For months (years for some), we'd been pleading to every star above that he would notice us, each of us or all of us. It didn't matter. Tears came to our eyes when we recounted the dream (you know the one) where he'd sweep us off our feet in a cloud of sparkles and kisses. It gave you something to look forward to, you know?

But in walks this girl. Plain, boring, clumsy Honda Tohru suddenly appeared (for no reason that we could find) and claimed the Prince as her own. Well, perhaps "claimed" is too a strong word. It was more like she had a magnet buried in her ribcage that just… tugged at him. We were understandably upset. Scratch that. We were pissed.

Whatever she lacked we had.
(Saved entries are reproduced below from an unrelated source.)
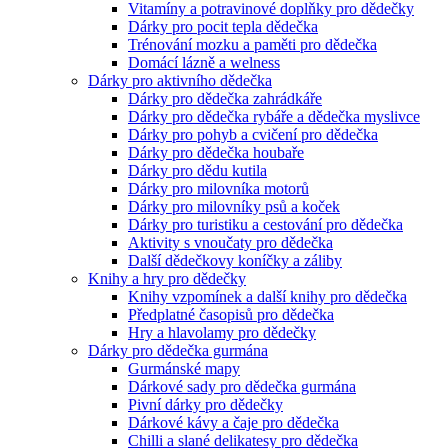
Vitamíny a potravinové doplňky pro dědečky
Dárky pro pocit tepla dědečka
Trénování mozku a paměti pro dědečka
Domácí lázně a welness
Dárky pro aktivního dědečka
Dárky pro dědečka zahrádkáře
Dárky pro dědečka rybáře a dědečka myslivce
Dárky pro pohyb a cvičení pro dědečka
Dárky pro dědečka houbaře
Dárky pro dědu kutila
Dárky pro milovníka motorů
Dárky pro milovníky psů a koček
Dárky pro turistiku a cestování pro dědečka
Aktivity s vnoučaty pro dědečka
Další dědečkovy koníčky a záliby
Knihy a hry pro dědečky
Knihy vzpomínek a další knihy pro dědečka
Předplatné časopisů pro dědečka
Hry a hlavolamy pro dědečky
Dárky pro dědečka gurmána
Gurmánské mapy
Dárkové sady pro dědečka gurmána
Pivní dárky pro dědečky
Dárkové kávy a čaje pro dědečka
Chilli a slané delikatesy pro dědečka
We had richer girls, prettier girls, smarter girls, graceful girls, exciting girls, girls with his name tattooed on their skin. We had it all, and she had- what? What did she have that we lacked that appealed to him so much?

The more we thought about it, and the less answers we got, the more desperate we became. She was stealing our Prince and our potential fairy-tale ending.

What right did she have to do that to us?

None.

Put like that, we must seem like sniveling rat queens. I'll be the first to admit that I wasn't the best person during that time period, but please don't judge a book by its cover. If you want names, I can tell you about girls who quit the club because they were disgusted by the rest of us. I can tell you about girls who even tried to make life easier for her, former members who turned a new leaf.

I was not one of them. I'm not proud of it, but I will not lie to make myself look better.

Here's how it worked: she broke the rules, so we broke them right back. We plotted, snooped, insulted, insinuated, antagonized and were downright cruel. In our minds, we were fighting a war. We wanted a taste of perfection and we'd be damned if we wouldn't fight for it.

It was a good fight. Not a clean fight, but a good fight.

We lost.

And when I say "lost", I do not mean we waved a white flag or that they married and have six kids in a condo in Tokyo. In fact, if I'm not mistaken, she's currently dating some orange-haired kid. A relative of his, I think.

No, it wasn't that simple. What is these days?

When I say we lost, I mean that she took it away. She took away perfection, or at least the illusion thereof. Our Prince had been a true gentleman, a boy of culture and refinement- or so we thought. But when we got to actually thinking about it, how could a boy who was every girl's dream trip at the heels of a girl like Honda Tohru? We started to doubt, and with doubt came the end of the fairy-tale.

There was another element at work as well: time.

For many of us, college was fast approaching. Responsibilities were mounting. Beauty, mystery, charm- these things just weren't enough anymore. Now qualities like honesty, integrity, commitment, and personality came into play. All of the sudden our Prince was not so prince-like. In short, we moved on.

Some of us keep in touch. We get together and reminisce about the "good old days", back when our biggest concern was a grey-haired, purple eyed boy and how to catch him. I can't say I'm upset over how it all turned out. I'm pretty successful now, and my boyfriend is good to me.

Still, there are times when I like to pretend I'm a princess.

And if you've got a problem with that, you can kiss my royal ass.

Love,
A (Reformed) Fan-girl

PS: I hear there's a new generation trailing his blonde cousin. Ha. It never ends.